Der Sicherheitsalarm schrillte los. Einer von vielen. Irgendwo in der näheren Umgebung gab es gerade größere magische Schwankungen und darüber setzte dieses penetrante Pfeifen Meister Savyen gerade in Kenntnis. Der alte Wassermagier saß in einem Polstersessel und lehnte sich nun mit einem Seufzer zurück.

„Augenblick, kleiner Astarion, ich erkläre dir das gleich. Der gute Meister Savyen muss sich nur noch schnell um etwas kümmern.“

Zunächst stellte der Herr von Draegnok das lästige Pfeifen aus und dann delegierte er alles Weitere an seine Untergebenen. Wofür hatte man schließlich Magier in Ausbildung. Genau, damit man sich als honoriger Turmherr nicht um jeden Blödsinn persönlich kümmern musste. Seit die Barriere des Nimrods gefallen wahr, tauchten öfter mal ungebetene Gäste auf der Insel auf. Irgendwelche abartiges Viehzeugs, welches dem Irrglauben erlag, es könne hier eine neue Heimat finden.
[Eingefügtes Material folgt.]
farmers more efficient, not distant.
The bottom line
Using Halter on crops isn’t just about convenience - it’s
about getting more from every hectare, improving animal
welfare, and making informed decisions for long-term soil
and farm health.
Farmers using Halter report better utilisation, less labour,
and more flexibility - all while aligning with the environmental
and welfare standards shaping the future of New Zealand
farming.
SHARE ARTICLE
Darum maß Meister Savyen dem Alarm auch keine größere Bedeutung bei und nun würde sich sein Meisterschüler Nethal darum kümmern.
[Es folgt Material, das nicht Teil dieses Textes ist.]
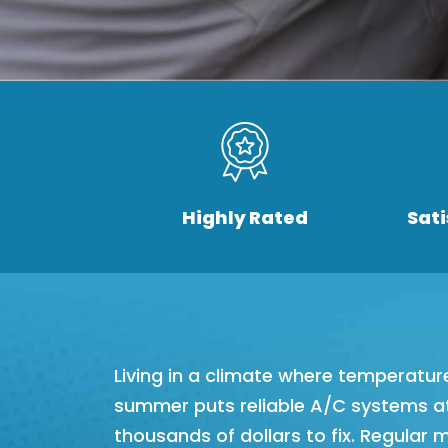
Highly Rated
Sat
Living in a climate where temperatur
summer puts reliable A/C systems at
thousands of dollars to fix. Regular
Meister Savyen richtete seine Aufmerksamkeit wieder auf seinen Urenkel und versuchte sich an einem Lächeln, doch richtig freundlich wirkte das nicht. „Also Astarion, ich erkläre dir das jetzt mit deinem neuen Namen. Deinem richtigen Namen. Gamrock...“ „Gannok. Es heißt Gannok“, entrüstete sich der kleine Junge, auch wenn der alte Magier ihm Angst einflößte. „Jungspund, merke dir, wenn die Erwachsenen reden, dann schweigst du.“ Aber er ist doch nur ein Erwachsener. Trotzdem hielt Gannok es für klüger hier einzulenken: „Ja, Großvater Meister Savyen.“ Der alte Wassermagier wollte, dass ihn Gannok so nannte, obwohl Eryn immer gesagt hatte, dass Meister Savyen sein Urgroßvater sei. Aber wenn Gannok eines bereits gelernt hatte, dann dass man Großvater Meister Savyen nicht widersprach. Dann regnete es nämlich nasse Fische auf die Wange. So zumindest fühlte sich das an, auch wenn einen keine echten Fische trafen.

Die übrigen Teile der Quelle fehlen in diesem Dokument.